Alternatives et compléments aux plantes pour purifier l’air intérieur
La ventilation : la solution la plus simple et efficace
La méthode la plus fondamentale et la plus efficace pour améliorer la qualité de l’air intérieur est tout simplement de le renouveler. Ouvrir les fenêtres en grand pendant 10 à 15 minutes, deux fois par jour, permet de diluer et d’évacuer la grande majorité des polluants accumulés. Cette action simple surpasse de loin l’effet de dizaines de plantes d’intérieur.
Les purificateurs d’air mécaniques
Pour ceux qui vivent dans des environnements urbains pollués ou qui souffrent d’allergies, les purificateurs d’air équipés de filtres spécialisés sont une solution technologique éprouvée. Leur efficacité repose sur plusieurs types de filtres :
- Le filtre HEPA : il capture les particules fines comme le pollen, les acariens, les moisissures et les squames d’animaux.
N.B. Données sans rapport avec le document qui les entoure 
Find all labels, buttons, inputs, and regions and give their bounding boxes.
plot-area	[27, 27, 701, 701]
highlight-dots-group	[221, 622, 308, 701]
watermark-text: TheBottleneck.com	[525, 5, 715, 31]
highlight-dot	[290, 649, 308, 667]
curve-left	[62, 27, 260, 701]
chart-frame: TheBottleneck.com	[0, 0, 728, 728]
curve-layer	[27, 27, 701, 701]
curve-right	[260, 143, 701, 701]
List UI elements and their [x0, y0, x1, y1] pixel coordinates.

- Le filtre à charbon actif : il est spécifiquement conçu pour adsorber les gaz et les composés organiques volatils (COV).
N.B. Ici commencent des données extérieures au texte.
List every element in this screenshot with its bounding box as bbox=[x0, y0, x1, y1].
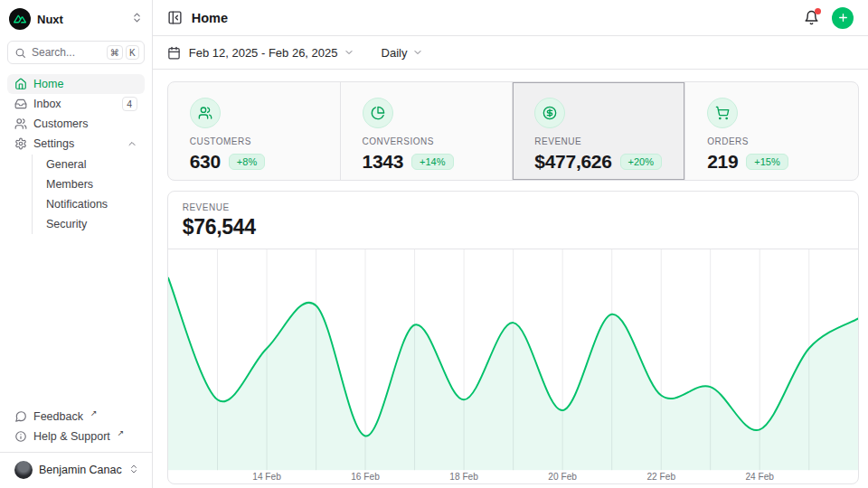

Leur CADR élevé garantit un brassage et un nettoyage rapides et mesurables de l’air d’une pièce.
La réduction des sources de pollution
La meilleure approche reste la prévention. Agir à la source de la pollution est plus logique que de chercher à la nettoyer une fois qu’elle est présente. Cela passe par des choix conscients : privilégier des matériaux de construction, des meubles et des peintures à faibles émissions de COV, limiter l’usage de sprays désodorisants et de bougies parfumées, et assurer un bon entretien des appareils à combustion.
Cette vision combinant plusieurs stratégies nous amène à nous interroger sur la direction que pourraient prendre les recherches futures pour, peut-être un jour, optimiser le potentiel, même modeste, de nos compagnons végétaux.
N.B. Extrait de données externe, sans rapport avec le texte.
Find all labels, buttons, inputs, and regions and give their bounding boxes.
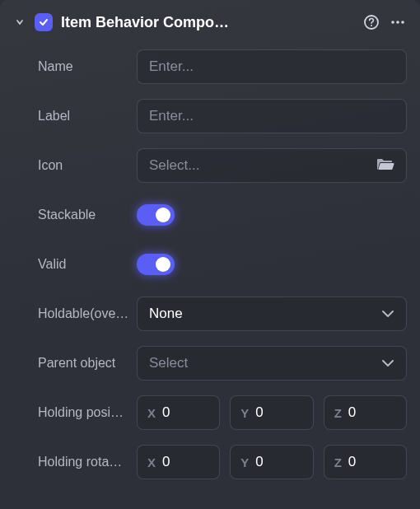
holdable-value: None: [149, 306, 375, 322]
svg-point-1: [371, 25, 372, 26]
panel-header: Item Behavior Compo…: [13, 13, 407, 31]
holding-rotation-y-input[interactable]: Y 0: [230, 445, 313, 479]
collapse-chevron-icon[interactable]: [13, 16, 26, 29]
holding-position-z-input[interactable]: Z 0: [324, 395, 407, 430]
label-label: Label: [38, 109, 137, 124]
holding-position-label: Holding posi…: [38, 405, 137, 420]
holding-position-y-value: 0: [255, 404, 263, 421]
axis-z-label: Z: [334, 455, 342, 469]
holding-position-x-input[interactable]: X 0: [137, 395, 220, 430]
holding-position-z-value: 0: [348, 404, 356, 421]
svg-point-3: [396, 21, 399, 24]
holding-rotation-x-input[interactable]: X 0: [137, 445, 220, 479]
holding-position-y-input[interactable]: Y 0: [230, 395, 313, 430]
axis-z-label: Z: [334, 406, 342, 420]
holdable-label: Holdable(ove…: [38, 306, 137, 321]
stackable-label: Stackable: [38, 208, 137, 222]
icon-label: Icon: [38, 158, 137, 173]
valid-label: Valid: [38, 257, 137, 272]
component-panel: Item Behavior Compo… Name Enter... Label…: [0, 0, 420, 509]
panel-title: Item Behavior Compo…: [61, 14, 354, 31]
icon-picker[interactable]: Select...: [137, 148, 407, 183]
chevron-down-icon: [375, 306, 394, 322]
axis-y-label: Y: [240, 406, 249, 420]
svg-point-4: [401, 21, 404, 24]
icon-picker-value: Select...: [149, 157, 370, 174]
name-label: Name: [38, 59, 137, 74]
more-options-icon[interactable]: [389, 13, 407, 31]
parent-value: Select: [149, 355, 375, 371]
holding-position-x-value: 0: [162, 404, 170, 421]
axis-y-label: Y: [240, 455, 249, 469]
holdable-select[interactable]: None: [137, 297, 407, 331]
valid-toggle[interactable]: [137, 254, 175, 275]
holding-rotation-x-value: 0: [162, 454, 170, 470]
label-input[interactable]: Enter...: [137, 99, 407, 133]
axis-x-label: X: [147, 455, 156, 469]
holding-rotation-z-value: 0: [348, 454, 356, 470]
holding-rotation-label: Holding rota…: [38, 455, 137, 469]
parent-select[interactable]: Select: [137, 346, 407, 381]
folder-open-icon: [370, 156, 394, 175]
help-icon[interactable]: [362, 13, 380, 31]
name-input[interactable]: Enter...: [137, 49, 407, 84]
enable-checkbox[interactable]: [35, 13, 53, 31]
chevron-down-icon: [375, 355, 394, 371]
parent-label: Parent object: [38, 356, 137, 371]
holding-rotation-y-value: 0: [255, 454, 263, 470]
axis-x-label: X: [147, 406, 156, 420]
svg-point-2: [391, 21, 394, 24]
stackable-toggle[interactable]: [137, 204, 175, 226]
holding-rotation-z-input[interactable]: Z 0: [324, 445, 407, 479]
Réflexion sur l’avenir de la recherche sur les plantes d’intérieur
Vers des « super-plantes » génétiquement modifiées ?
La biotechnologie ouvre des perspectives fascinantes. Des chercheurs ont déjà réussi à modifier génétiquement un Pothos doré en lui insérant un gène de lapin. Cette « super-plante » est devenue capable de métaboliser des polluants comme le chloroforme et le benzène à un rythme bien plus élevé que sa version naturelle. Bien que cette technologie ne soit pas encore commercialisée, elle montre une voie possible pour améliorer significativement les capacités purificatrices des plantes.
L’optimisation du « système plante-sol »
Plutôt que de compter sur une purification passive, de nouveaux systèmes voient le jour. Il s’agit de murs végétaux « actifs » ou de biofiltres botaniques où l’air de la pièce est activement aspiré et forcé à travers le substrat des plantes. Cette approche maximise le contact entre les polluants et les micro-organismes du sol, qui sont les principaux acteurs de la dépollution. Ces systèmes, encore coûteux, sont bien plus efficaces que de simples pots de fleurs.
Au-delà de la purification : les autres bienfaits des plantes
Finalement, il est peut-être temps de cesser de demander aux plantes de faire un travail pour lequel elles ne sont pas conçues à l’échelle de nos maisons, et de les apprécier pour leurs autres vertus, bien réelles et prouvées. De nombreuses études démontrent leurs bienfaits psychologiques : réduction du stress, amélioration de l’humeur, augmentation de la productivité et de la concentration. Le simple fait d’intégrer un élément de nature dans notre environnement (la biophilie) a un impact positif sur notre bien-être général.
L’idée que quelques plantes vertes peuvent transformer nos intérieurs en sanctuaires d’air pur relève davantage du mythe que de la réalité scientifique. Si le principe de phytoremédiation est avéré en laboratoire, son application pratique dans un logement est anecdotique face à l’efficacité d’une simple aération. Les véritables atouts des plantes d’intérieur résident ailleurs : dans leur beauté, leur capacité à nous reconnecter à la nature et leurs effets apaisants sur notre psyché. Plutôt que de les voir comme des outils de filtration, il convient de les considérer comme des colocataires vivants qui améliorent notre qualité de vie de manière plus subtile mais tout aussi précieuse.